In an early warning of what will happen if the Supreme Court backs a legal attack on the Affordable Care Act, the American Academy of Actuaries sent a letter to Secretary of Health and Human Services (HHS) Sylvia Burwell on Tuesday asking Burwell’s department to permit insurers to raise premiums if the justices vote to defund much of the law. According to the letter, a decision against Obamacare threatens many insurance companies’ “solvency,” unless those insurers are able to raise premiums in the wake of such a decision. Needless to say, if an insurer becomes insolvent, that endangers its customers’ ability to pay for their health care.

King v. Burwell is the lawsuit seeking to cut off tax credits that enable many people to pay for health insurance in close to three dozen states. Should this lawsuit succeed, millions of Americans will become uninsured and an estimated 9,800 will die every year.

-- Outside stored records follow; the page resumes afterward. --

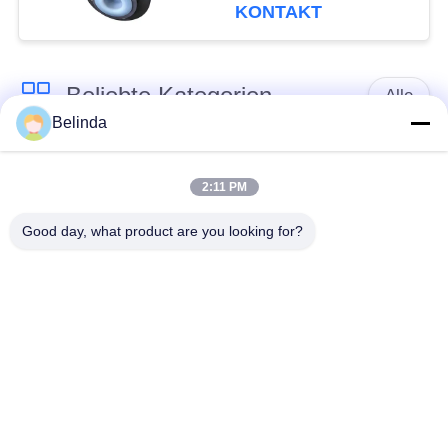
Rohr
KONTAKT
Beliebte Kategorien
Alle
Belinda
Gummidehnfuge des
Verlegte Dehnfuge
einzelnen Bereichs
2:11 PM
Good day, what product are you looking for?
epdm
Doppelter Bereich-
Gummidehnfuge
Gummidehnfuge
Metallumsponnener
SchnabeltierRückschlagventil
Schlauch
Verringerte
PTFE-Dehnfugen
Gummidehnfuge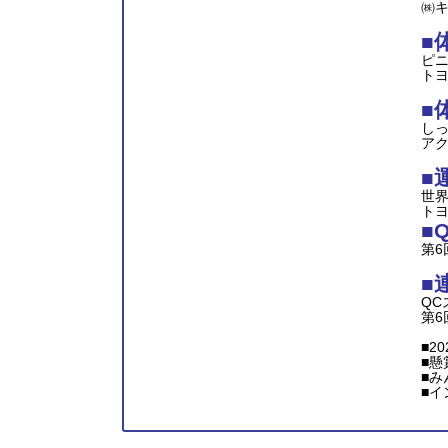
㈱キ
■
ピ
トヨ
■
し
アク
■
世
ト
■
第6
■
QC
第6
■2
■懸
■み
■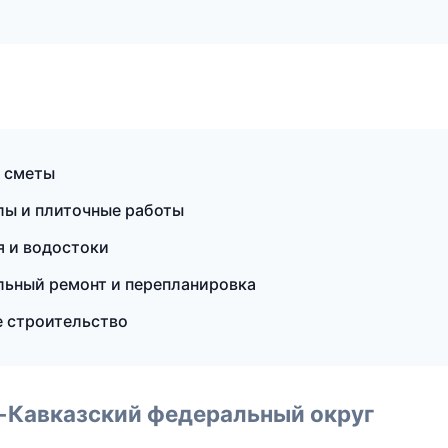
и сметы
лы и плиточные работы
 и водостоки
льный ремонт и перепланировка
е строительство
о-Кавказский федеральный округ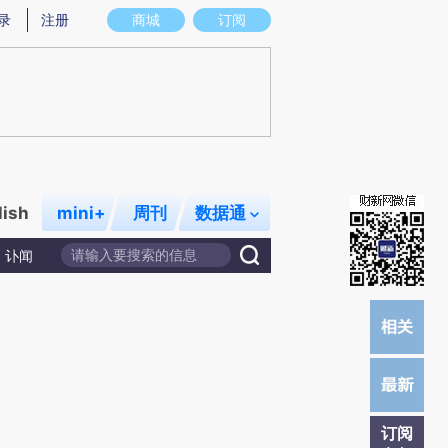
)提炼总结而成，可能与原文真实意图存在偏差。不代表财新观点和立场。推荐点击链接阅读原文细致比对和校
录
注册
商城
订阅
lish
mini+
周刊
数据通
讣闻
订阅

The actuaries’ letter describes what will happen to the insurance industry itself as millions of American families are coping with their sudden inability to afford health care. “If federal premium tax credits are no longer available to eligible enrollees in FFM states, enrollment could decline precipitously,” the letter explains. “Moreover, individuals with high-cost health care needs would be more likely to remain enrolled, while those with low-cost health care needs would be more likely to exit the market.”

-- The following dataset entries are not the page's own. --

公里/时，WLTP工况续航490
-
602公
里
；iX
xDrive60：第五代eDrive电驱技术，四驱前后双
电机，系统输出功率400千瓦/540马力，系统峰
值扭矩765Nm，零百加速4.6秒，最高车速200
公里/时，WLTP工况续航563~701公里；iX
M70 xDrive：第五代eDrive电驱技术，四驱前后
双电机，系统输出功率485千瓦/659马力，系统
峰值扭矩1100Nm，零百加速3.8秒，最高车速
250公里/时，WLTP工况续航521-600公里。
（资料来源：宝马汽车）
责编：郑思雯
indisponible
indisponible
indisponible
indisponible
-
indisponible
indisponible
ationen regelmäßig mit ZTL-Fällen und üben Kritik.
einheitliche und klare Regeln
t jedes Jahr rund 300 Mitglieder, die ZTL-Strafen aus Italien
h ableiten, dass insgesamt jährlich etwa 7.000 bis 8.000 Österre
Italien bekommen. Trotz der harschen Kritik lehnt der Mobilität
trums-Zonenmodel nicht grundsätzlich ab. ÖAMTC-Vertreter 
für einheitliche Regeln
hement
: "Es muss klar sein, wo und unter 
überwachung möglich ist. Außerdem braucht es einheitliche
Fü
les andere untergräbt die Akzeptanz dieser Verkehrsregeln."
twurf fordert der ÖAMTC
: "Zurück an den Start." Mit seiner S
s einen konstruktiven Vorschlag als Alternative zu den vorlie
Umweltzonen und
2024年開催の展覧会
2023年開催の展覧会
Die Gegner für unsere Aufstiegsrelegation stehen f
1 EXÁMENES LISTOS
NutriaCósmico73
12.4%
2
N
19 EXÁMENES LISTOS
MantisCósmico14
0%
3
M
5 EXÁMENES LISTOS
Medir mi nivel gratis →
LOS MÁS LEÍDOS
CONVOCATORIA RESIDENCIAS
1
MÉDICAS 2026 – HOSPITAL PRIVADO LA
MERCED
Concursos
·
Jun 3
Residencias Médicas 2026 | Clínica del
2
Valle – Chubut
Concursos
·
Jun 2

Once this cycle begins, it can potentially trigger a death spiral. As healthy people drop their insurance, the insurance companies themselves would no longer have the funds they need to cover their sick customers’ health costs — forcing those insurers to raise premiums even more in order to meet their expenses. Once that happens, however, even more healthy people are likely to drop out of the market. Which will cause premiums to go up again. Which will cause more healthy people to drop their insurance. Which will cause premiums to go up. Such a death spiral could potentially collapse the individual insurance market in many states.

Even in a more optimistic scenario, however, the picture is still rather grim. HHS data shows that the average Obamacare consumer who receives a tax credit would face an immediate 322 percent premium hike if they lost that credit. The shocks to the insurance market, according to a RAND study, would then raise premiums by an additional 47 percent.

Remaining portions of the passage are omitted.